Supplied records -

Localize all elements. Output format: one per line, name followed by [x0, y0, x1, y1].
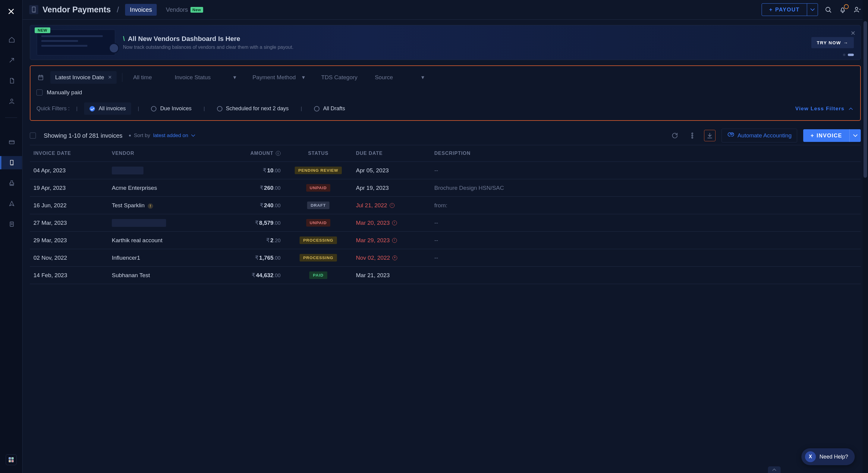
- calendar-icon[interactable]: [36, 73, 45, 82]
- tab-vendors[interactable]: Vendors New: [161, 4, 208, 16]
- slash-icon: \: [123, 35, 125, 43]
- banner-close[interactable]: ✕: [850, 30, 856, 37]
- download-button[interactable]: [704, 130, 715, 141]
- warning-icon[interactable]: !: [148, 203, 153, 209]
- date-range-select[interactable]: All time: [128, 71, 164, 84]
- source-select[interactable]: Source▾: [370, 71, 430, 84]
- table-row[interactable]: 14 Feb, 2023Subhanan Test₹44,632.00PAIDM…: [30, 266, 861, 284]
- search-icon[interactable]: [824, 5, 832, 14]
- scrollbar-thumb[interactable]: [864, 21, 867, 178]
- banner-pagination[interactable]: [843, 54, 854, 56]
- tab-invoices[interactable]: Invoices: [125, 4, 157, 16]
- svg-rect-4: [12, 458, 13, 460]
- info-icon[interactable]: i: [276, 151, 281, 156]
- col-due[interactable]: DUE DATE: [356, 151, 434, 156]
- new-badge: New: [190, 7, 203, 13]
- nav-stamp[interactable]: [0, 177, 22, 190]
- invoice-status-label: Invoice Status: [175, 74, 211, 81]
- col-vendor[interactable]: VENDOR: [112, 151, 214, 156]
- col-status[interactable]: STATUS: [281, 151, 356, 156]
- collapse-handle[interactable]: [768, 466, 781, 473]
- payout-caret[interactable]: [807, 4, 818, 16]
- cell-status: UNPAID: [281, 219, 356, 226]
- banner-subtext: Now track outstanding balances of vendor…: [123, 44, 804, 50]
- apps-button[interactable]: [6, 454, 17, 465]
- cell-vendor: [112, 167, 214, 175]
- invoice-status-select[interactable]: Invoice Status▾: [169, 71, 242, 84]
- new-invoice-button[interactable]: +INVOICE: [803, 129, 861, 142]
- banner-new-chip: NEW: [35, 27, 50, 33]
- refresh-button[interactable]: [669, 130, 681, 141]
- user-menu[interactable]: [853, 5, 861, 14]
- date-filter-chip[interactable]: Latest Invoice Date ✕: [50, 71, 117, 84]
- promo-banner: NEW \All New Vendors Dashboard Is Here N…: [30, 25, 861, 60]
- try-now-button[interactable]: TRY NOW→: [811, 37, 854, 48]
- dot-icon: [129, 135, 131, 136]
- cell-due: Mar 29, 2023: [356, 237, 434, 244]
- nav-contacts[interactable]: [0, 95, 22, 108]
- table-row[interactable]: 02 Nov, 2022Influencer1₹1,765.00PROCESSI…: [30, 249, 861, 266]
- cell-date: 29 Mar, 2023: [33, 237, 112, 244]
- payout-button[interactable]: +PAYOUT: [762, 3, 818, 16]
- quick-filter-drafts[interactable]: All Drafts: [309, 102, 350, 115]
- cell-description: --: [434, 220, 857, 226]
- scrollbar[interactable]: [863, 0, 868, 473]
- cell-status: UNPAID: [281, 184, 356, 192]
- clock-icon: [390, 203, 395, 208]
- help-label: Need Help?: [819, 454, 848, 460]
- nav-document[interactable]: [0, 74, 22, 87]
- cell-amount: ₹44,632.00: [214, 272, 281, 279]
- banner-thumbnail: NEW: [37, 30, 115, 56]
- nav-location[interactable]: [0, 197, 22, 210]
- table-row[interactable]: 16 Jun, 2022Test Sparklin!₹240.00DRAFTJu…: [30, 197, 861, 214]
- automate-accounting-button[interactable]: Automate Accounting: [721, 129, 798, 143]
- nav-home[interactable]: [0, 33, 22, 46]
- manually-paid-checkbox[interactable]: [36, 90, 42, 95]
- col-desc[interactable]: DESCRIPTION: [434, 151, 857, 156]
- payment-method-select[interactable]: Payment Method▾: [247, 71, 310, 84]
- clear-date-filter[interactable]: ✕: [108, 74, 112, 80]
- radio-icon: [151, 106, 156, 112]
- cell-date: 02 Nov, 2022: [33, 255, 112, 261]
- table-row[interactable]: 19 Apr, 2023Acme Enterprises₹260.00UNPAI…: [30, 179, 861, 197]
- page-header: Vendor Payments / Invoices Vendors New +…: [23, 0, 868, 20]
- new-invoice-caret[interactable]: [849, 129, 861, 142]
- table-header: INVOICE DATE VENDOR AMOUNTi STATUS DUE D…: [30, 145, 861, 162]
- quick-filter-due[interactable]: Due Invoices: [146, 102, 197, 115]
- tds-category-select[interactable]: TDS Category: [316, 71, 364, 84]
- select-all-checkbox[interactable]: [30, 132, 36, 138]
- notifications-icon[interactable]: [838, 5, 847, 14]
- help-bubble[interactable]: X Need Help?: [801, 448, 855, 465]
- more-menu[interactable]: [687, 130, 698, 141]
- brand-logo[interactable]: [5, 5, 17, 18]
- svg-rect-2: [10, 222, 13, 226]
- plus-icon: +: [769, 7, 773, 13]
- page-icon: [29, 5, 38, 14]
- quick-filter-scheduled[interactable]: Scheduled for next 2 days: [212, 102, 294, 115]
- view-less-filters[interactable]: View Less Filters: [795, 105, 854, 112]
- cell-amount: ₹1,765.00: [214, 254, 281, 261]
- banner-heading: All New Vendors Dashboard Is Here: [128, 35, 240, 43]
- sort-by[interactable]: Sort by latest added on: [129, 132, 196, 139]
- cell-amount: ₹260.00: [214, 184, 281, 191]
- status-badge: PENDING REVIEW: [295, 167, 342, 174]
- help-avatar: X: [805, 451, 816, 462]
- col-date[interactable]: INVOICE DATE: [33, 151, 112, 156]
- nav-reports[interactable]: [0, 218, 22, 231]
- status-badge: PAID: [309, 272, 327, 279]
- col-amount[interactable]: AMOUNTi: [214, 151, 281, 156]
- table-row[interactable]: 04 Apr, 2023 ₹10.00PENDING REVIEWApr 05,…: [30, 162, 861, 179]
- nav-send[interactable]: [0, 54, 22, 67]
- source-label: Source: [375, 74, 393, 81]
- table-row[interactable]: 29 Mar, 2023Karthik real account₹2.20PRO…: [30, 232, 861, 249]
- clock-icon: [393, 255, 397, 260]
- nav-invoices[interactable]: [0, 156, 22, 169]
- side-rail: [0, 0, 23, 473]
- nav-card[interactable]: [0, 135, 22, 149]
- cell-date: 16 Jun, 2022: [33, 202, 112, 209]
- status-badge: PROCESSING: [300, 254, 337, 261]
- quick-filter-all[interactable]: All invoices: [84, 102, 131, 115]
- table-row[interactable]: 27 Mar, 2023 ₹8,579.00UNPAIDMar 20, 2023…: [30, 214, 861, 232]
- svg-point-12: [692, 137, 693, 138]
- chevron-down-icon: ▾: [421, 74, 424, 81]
...
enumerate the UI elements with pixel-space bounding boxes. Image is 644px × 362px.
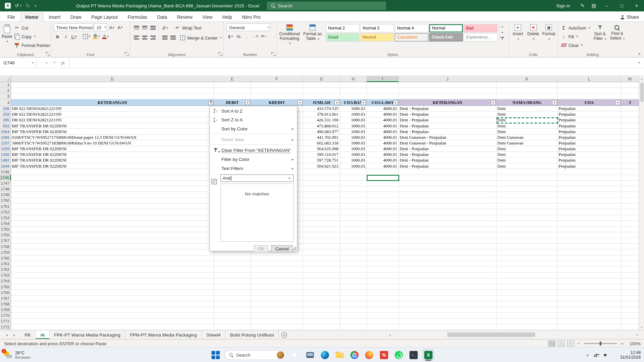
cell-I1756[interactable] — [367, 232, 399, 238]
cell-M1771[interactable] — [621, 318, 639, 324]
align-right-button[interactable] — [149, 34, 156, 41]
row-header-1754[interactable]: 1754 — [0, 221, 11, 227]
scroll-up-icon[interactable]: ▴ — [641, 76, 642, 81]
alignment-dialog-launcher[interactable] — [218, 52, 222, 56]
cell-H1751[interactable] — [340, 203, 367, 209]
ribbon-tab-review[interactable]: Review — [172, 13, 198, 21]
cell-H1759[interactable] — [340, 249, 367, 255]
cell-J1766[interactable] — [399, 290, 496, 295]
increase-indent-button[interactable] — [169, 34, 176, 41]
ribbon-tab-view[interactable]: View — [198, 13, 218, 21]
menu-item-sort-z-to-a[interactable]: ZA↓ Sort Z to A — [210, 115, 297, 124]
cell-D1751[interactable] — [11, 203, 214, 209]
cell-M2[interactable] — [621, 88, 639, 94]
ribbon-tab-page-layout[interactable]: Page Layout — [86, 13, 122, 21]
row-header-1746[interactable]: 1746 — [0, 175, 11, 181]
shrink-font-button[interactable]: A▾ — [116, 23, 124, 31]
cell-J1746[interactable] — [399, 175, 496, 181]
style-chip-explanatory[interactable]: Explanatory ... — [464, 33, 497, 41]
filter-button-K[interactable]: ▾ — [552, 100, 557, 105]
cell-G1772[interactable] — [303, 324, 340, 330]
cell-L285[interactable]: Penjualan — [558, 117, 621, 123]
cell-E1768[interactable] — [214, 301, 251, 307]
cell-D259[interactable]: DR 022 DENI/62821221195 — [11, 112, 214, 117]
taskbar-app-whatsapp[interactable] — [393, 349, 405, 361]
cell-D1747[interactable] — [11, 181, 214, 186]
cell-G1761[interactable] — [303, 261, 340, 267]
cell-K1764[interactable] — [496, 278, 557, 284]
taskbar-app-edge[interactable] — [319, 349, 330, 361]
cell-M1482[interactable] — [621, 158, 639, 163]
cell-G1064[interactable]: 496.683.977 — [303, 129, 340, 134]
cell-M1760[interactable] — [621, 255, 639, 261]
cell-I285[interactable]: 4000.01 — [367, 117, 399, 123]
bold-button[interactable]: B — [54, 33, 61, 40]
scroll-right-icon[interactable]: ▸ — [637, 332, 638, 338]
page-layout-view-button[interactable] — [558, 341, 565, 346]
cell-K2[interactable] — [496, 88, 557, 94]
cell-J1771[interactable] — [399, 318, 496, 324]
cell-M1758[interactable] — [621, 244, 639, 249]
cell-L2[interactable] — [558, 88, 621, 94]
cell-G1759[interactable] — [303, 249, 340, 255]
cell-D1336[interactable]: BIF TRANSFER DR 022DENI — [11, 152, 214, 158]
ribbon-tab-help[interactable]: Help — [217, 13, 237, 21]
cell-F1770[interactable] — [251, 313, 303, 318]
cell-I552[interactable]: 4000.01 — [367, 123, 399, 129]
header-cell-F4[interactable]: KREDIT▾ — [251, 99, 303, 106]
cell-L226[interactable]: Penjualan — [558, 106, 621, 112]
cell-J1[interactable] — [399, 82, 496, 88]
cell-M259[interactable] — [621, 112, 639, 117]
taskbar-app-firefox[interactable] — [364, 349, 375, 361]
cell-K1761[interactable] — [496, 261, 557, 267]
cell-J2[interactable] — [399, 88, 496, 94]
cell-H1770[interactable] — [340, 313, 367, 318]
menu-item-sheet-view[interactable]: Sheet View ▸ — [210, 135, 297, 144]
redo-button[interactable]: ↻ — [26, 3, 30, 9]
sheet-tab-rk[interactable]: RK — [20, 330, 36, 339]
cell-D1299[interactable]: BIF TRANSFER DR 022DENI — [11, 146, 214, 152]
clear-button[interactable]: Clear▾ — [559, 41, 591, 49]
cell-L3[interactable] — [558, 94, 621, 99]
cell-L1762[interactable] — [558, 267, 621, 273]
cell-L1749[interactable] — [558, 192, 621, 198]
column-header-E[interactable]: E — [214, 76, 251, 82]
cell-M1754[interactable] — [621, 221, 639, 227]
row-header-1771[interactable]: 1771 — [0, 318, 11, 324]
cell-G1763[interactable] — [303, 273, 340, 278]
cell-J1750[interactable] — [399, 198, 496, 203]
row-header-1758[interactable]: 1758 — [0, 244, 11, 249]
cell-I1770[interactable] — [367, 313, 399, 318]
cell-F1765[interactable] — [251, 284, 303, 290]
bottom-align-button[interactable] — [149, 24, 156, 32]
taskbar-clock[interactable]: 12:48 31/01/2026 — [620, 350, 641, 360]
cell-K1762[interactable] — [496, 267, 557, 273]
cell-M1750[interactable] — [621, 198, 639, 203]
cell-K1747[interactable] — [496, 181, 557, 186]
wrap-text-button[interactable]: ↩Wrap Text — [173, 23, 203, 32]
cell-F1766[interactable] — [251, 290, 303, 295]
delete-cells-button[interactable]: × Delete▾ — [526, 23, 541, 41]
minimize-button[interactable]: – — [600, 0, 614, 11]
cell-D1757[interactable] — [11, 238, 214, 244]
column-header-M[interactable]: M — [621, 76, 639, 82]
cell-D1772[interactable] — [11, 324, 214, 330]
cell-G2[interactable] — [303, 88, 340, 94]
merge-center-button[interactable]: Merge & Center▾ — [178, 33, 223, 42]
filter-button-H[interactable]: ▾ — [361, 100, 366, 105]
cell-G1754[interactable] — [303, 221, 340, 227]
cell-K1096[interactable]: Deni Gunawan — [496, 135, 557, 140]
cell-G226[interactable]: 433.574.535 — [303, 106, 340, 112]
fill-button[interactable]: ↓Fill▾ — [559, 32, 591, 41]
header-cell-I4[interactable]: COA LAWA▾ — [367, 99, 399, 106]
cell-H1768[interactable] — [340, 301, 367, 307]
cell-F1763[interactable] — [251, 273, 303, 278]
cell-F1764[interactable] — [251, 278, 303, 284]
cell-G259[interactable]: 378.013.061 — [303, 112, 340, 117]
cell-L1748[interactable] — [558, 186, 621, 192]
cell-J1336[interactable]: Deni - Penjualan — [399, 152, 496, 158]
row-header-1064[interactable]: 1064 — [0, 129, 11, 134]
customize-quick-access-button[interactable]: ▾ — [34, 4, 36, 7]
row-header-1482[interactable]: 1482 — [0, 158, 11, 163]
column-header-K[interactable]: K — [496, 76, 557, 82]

What the task asks - From the material above, please return each line containing "help".

Response -
- help-label: Need Help?: [819, 454, 848, 460]
- help-bubble[interactable]: X Need Help?: [801, 448, 855, 465]
- help-avatar: X: [805, 451, 816, 462]
ribbon-tab-help[interactable]: Help — [217, 13, 237, 21]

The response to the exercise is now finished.